Thursday, January 3, 2013
Rowing History Footnote: The Race that Ended with a Fight
The Thames Rowing Club was founded in 1860 as the City of London Rowing Club. At a meeting in February 1862, the name of the club was changed to the Thames Rowing Club. In 1866, the Thames RC had acquired a boathouse at Putney which belonged to the boat builder William Styles of Isleworth. Manager for the boathouse was William East, Sr., William ‘Bill’ East’s father. The professional champion Bill East had strong connections to Cambridge University BC as he acted as their ‘waterman’, taking the Light Blue coxes in a boat for many years to show them how to steer on the sometimes unruly waters of the Thames with its tides and streams between Putney and Mortlake.

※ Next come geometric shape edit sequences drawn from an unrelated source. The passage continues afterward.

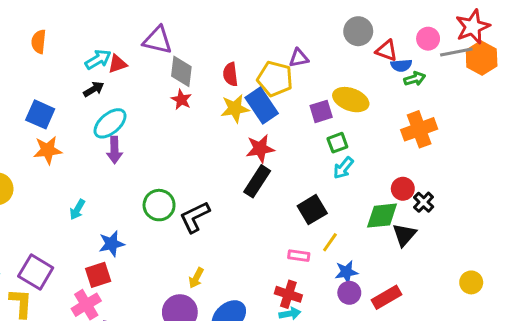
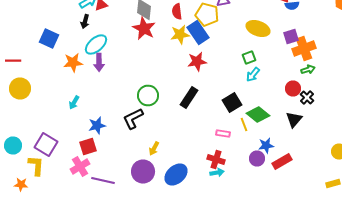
green arrow: (415, 79) -> (308, 70), moved
black arrow: (94, 89) -> (85, 22), turned 136
red star: (181, 100) -> (144, 28), size x1.6
purple square: (321, 111) -> (291, 36), moved
orange star: (48, 150) -> (73, 62), moved
black rectangle: (257, 181) -> (189, 98), moved
green circle: (159, 205) -> (148, 96), moved
green diamond: (382, 216) -> (258, 114), moved, turned 45
black L-shape: (195, 217) -> (133, 118), moved
yellow line: (330, 242) -> (244, 124), turned -56
blue star: (346, 272) -> (266, 146), moved

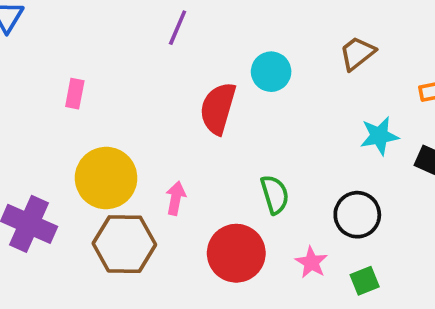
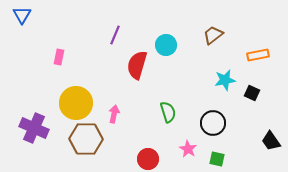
purple line: (178, 28) -> (115, 35), moved
red circle: (236, 253) -> (148, 159), moved, size x0.7
green square: (365, 281) -> (217, 159), turned 35

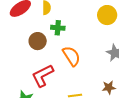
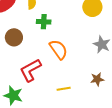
brown circle: (38, 41) -> (14, 37), moved

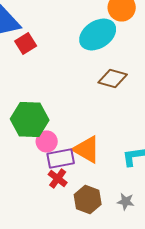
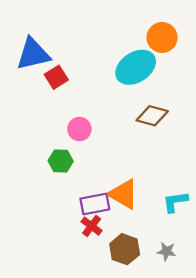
green hexagon: (30, 119) -> (61, 161), size x0.6
pink circle: (47, 141) -> (79, 129), moved

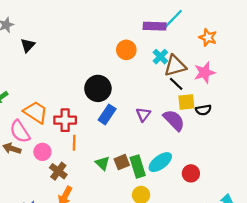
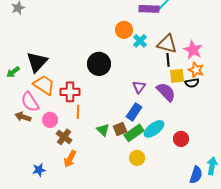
orange star: (208, 37) -> (196, 70), moved
black triangle: (28, 45) -> (37, 62), moved, size x1.6
cyan cross: (160, 57) -> (140, 41), moved
brown triangle: (175, 66) -> (167, 44), turned 30
pink star: (205, 73) -> (193, 50), turned -30
black line: (176, 84) -> (168, 60), turned 40
blue rectangle: (107, 114) -> (134, 112), moved
green rectangle: (138, 167) -> (134, 133), turned 72

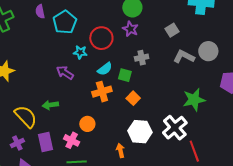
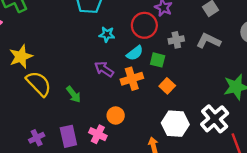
red circle: (101, 38) -> (144, 25), moved
gray L-shape: (184, 57) -> (208, 41), moved
purple arrow: (65, 73) -> (104, 69), moved
green arrow: (50, 105) -> (74, 94), turned -119
yellow semicircle: (26, 117) -> (39, 84), moved

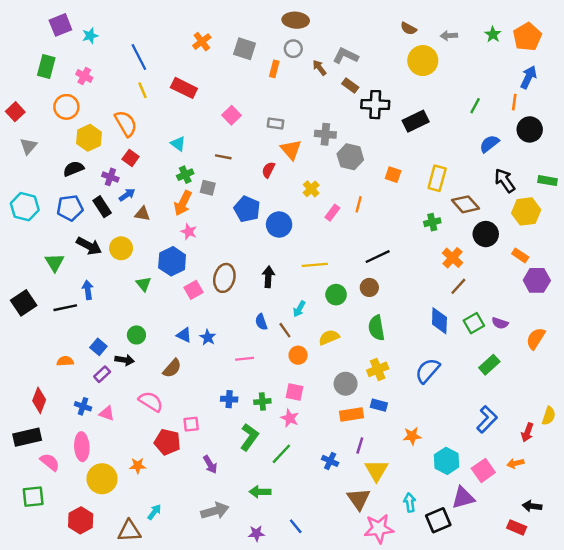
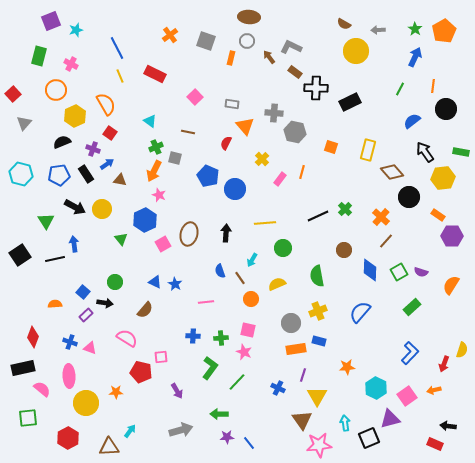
blue arrow: (529, 77) -> (415, 57), moved
green cross: (432, 222) -> (345, 209), moved, turned -32
brown circle: (369, 287) -> (344, 250), moved
purple star: (256, 533) -> (227, 437), moved

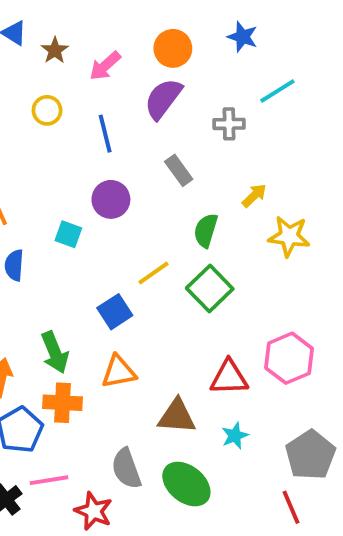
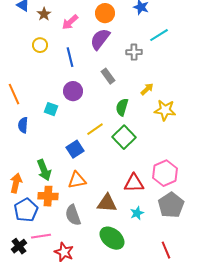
gray pentagon: (310, 455) -> (171, 205), moved
gray semicircle: (126, 469) -> (73, 215), moved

With Bill East around Thames RC, many of Cambridge’s rowers went to the club after they left the university and got a job in the city. This was what happened in 1898 when some Trinity Hall oarsmen, William Fernie, William Bieber and Hunting Howell, joined the club. Some ‘Hall’ rowers, including Richard Croft, were already members. Croft took the Colquhoun Sculls in 1893 and the Lowe Double Sculls in 1894 (together with Adam Bell), and he also rowed in the Hall’s first eight winning the Head in 1894 (with Fernie and Bieber) and in 1895 (with Fernie, Bieber and Howell). Also the Hall’s David Campbell-Muir, who got his Blue at the same time as Howell, would become a member of the club.
For the 1898 Silver Goblets at Henley, Fernie raced in the pair with A. ‘Bogie’ Bogle who was ‘a very difficult and aggressive crew member’ Geoffrey Page writes in his history book on the Thames RC, Hear The Boat Sing (1991). For some unknown reason Bogie was not on speaking terms with his partner in the boat on the day of the final, where they were going to race against A. M. Hutchinson ‘Old Hutch’ and Steve Fairbairn of Jesus College BC (yes, the famous coach to be). On the way to the start, Bogie and Fernie tried to pull each other round which they continued to do during the race. Old Hutch and Fairbairn took an early lead at a high rate which was doomed to fail. The Thames pair soon was in the front and won comfortably.
Page writes: ‘They did not stop at the line. Legend has it that they continued to Marsh Lock, where they got out and fought it out on the bank. It is not recorded who won the fight, but the boat was left for the boatman to collect.’